Source information:

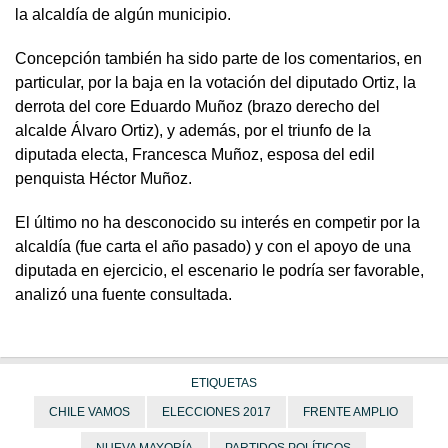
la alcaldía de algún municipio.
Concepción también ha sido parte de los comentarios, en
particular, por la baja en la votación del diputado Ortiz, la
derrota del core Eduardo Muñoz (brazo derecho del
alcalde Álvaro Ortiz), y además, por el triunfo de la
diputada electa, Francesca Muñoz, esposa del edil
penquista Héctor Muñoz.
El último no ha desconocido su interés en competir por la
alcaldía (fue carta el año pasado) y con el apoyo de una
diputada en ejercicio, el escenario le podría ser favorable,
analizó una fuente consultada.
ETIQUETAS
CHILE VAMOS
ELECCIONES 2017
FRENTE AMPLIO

==

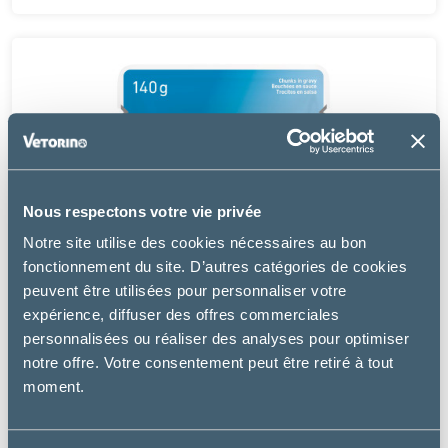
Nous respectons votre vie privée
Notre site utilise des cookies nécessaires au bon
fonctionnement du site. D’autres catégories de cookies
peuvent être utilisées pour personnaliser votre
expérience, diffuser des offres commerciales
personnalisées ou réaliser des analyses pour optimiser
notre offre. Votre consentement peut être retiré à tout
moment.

What to work on:
Please return only the lines above, starting at the line that has "Concepción también ha" and ending at the line that has "FRENTE AMPLIO", keeping both and leaving each one unchanged.

Reply:
Concepción también ha sido parte de los comentarios, en
particular, por la baja en la votación del diputado Ortiz, la
derrota del core Eduardo Muñoz (brazo derecho del
alcalde Álvaro Ortiz), y además, por el triunfo de la
diputada electa, Francesca Muñoz, esposa del edil
penquista Héctor Muñoz.
El último no ha desconocido su interés en competir por la
alcaldía (fue carta el año pasado) y con el apoyo de una
diputada en ejercicio, el escenario le podría ser favorable,
analizó una fuente consultada.
ETIQUETAS
CHILE VAMOS
ELECCIONES 2017
FRENTE AMPLIO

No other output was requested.